1. Field of the Invention
The present invention relates, generally, to apparatus for making shingles and, more especially, to an improved shake resaw apparatus for converting a rectilinear wooden blank into a pair of oppositely tapered wooden shingles.
2. Description of the Background Art
So-called "shake shingles" are very popular roofing and siding materials in the building trade. Customarily, the same are fabricated from cedar in the form of a tapered shingle having a tip end and a butt end destined for overlapping application to, e.g., the roof of a building structure. All manner and variety of dimensions are employed; nominal sizes ranging on the order of about 24" inches in length, about 10" in width, and tapering from about 3/4-1" at the butt to about 5/8" at the tip.
For many years these shake shingles were hand-split, beginning with a large block of cedar and subdividing it manually into the desired dimensions through a very laborious splitting process.

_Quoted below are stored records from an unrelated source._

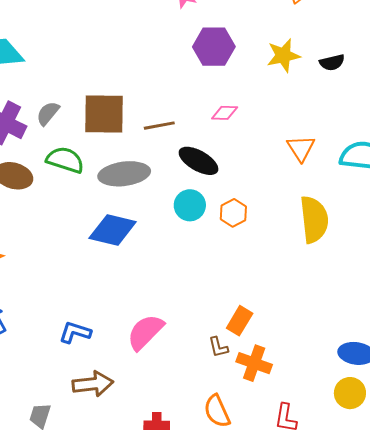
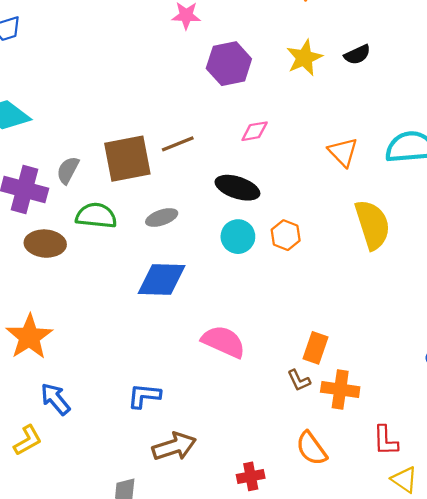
brown line: (159, 126) -> (178, 144), moved
gray ellipse: (124, 174) -> (162, 218), size x0.6
pink semicircle: (145, 332) -> (223, 342), moved, turned 81

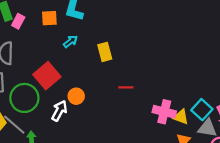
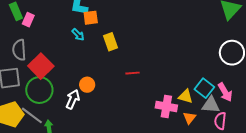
orange square: (49, 18) -> (91, 18), moved
cyan arrow: (70, 42) -> (78, 35), turned 88
red square: (47, 76) -> (41, 66), moved
pink cross: (164, 112) -> (166, 107), moved

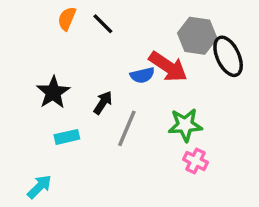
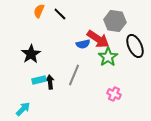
black ellipse: (228, 56) -> (135, 46), moved
black arrow: (103, 103) -> (50, 82), moved, turned -40
green star: (185, 125) -> (108, 57), moved, turned -30

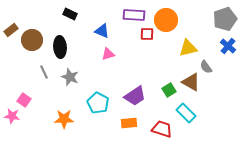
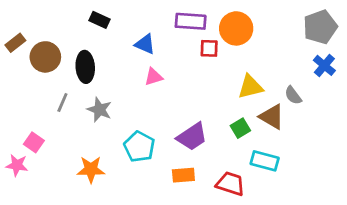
yellow triangle: (188, 48) -> (250, 87), moved
gray line: (44, 72) -> (62, 102), turned 48
cyan rectangle: (186, 113) -> (265, 161), turned -30

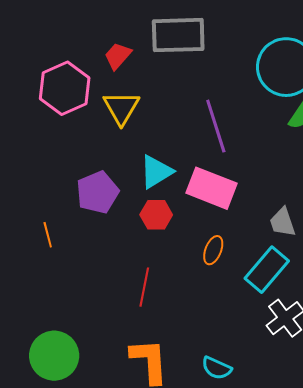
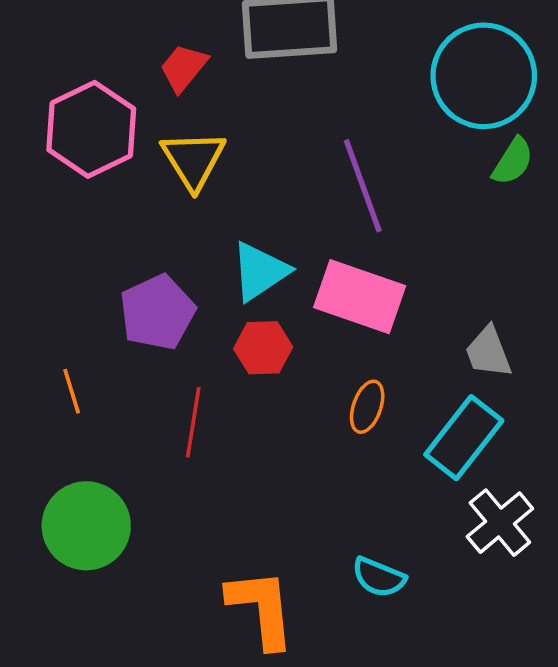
red line: (144, 287) -> (193, 422), moved
green circle: (54, 356) -> (86, 526), moved
cyan semicircle: (217, 368) -> (379, 577), moved

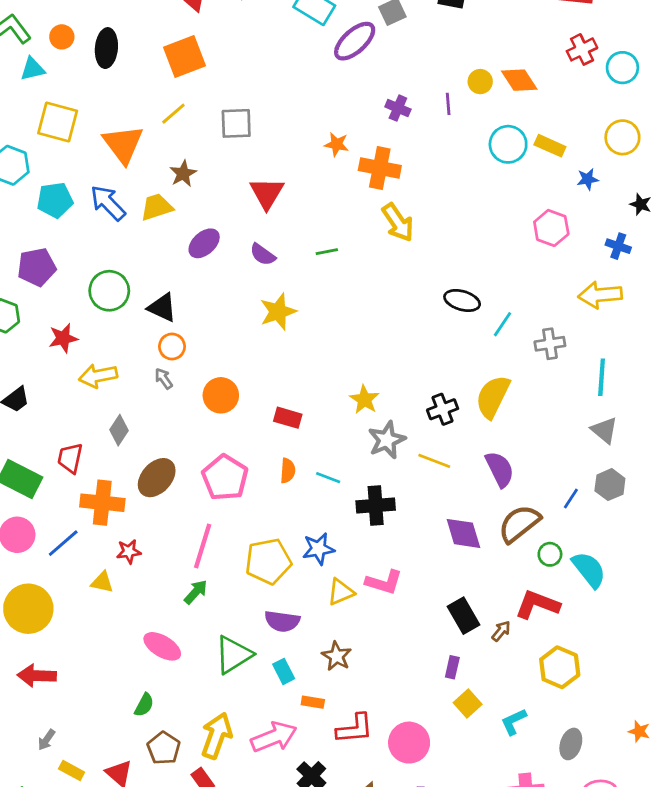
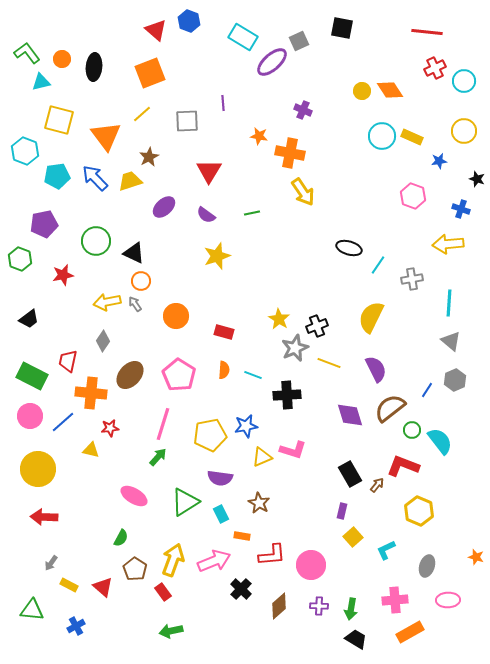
purple line: (448, 104) -> (223, 103), moved
yellow arrow: (98, 376) -> (107, 302), moved
black cross: (443, 409) -> (317, 326), moved

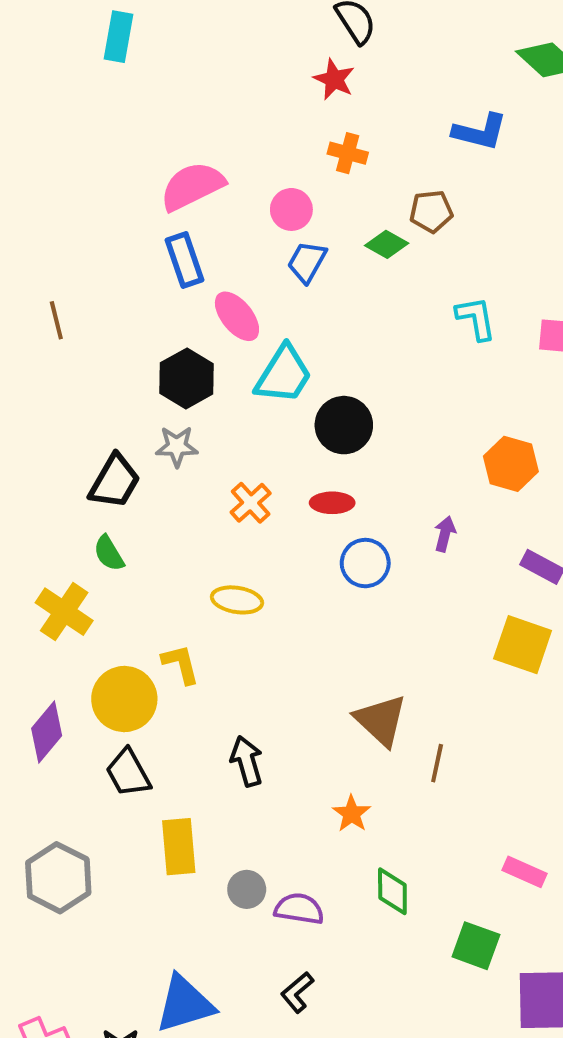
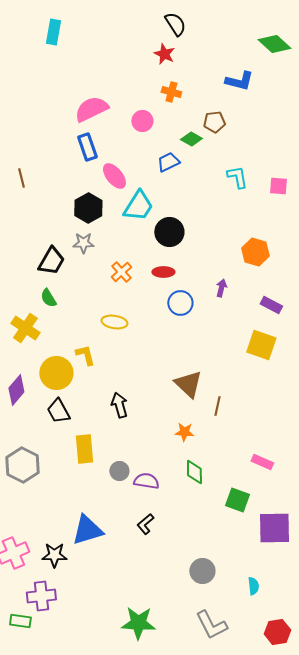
blue trapezoid: (307, 262) -> (168, 162), moved, turned 35
orange star: (352, 814) -> (184, 432), moved, turned -30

Old-growth cedar was found far preferable to second-growth due to the considerably greater grain tightness of the former, both in respect of the ease of splitting and the resulting product.

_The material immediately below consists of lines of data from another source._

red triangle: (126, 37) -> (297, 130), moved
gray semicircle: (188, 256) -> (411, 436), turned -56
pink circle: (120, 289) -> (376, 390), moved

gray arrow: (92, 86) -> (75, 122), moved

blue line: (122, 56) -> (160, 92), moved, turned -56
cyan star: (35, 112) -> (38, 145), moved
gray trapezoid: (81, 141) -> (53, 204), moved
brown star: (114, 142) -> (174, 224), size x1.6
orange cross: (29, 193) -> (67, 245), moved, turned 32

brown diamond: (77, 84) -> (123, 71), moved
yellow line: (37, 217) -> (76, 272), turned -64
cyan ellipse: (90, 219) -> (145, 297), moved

With the rapid depletion of old-growth cedar and the need for more efficient methods came mechanization in the manufacture of shake shingles. Sawing machines were developed for converting split blanks into shingles by sawing along a diagonal of the blank. Representative of patented apparatus for this purpose are U.S. Pat. No. 4,291,601 and 3,171,450. These apparatus not only made simpler the manufacture of shake shingles from wooden blanks, they accommodated the problems associated with the use of second-growth cedar in this context as the same tends to be much more open in the grain and the blanks have a tendency toward random curvature, waviness, and general nonuniformity.
While many strides have been made in this regard, the apparatus heretofore proposed themselves tend to be quite complicated in design. The need to resort to complicated, elaborate mechanisms has contributed in turn to equally complicated methods of manufacture and routine maintenance to insure dependable operation.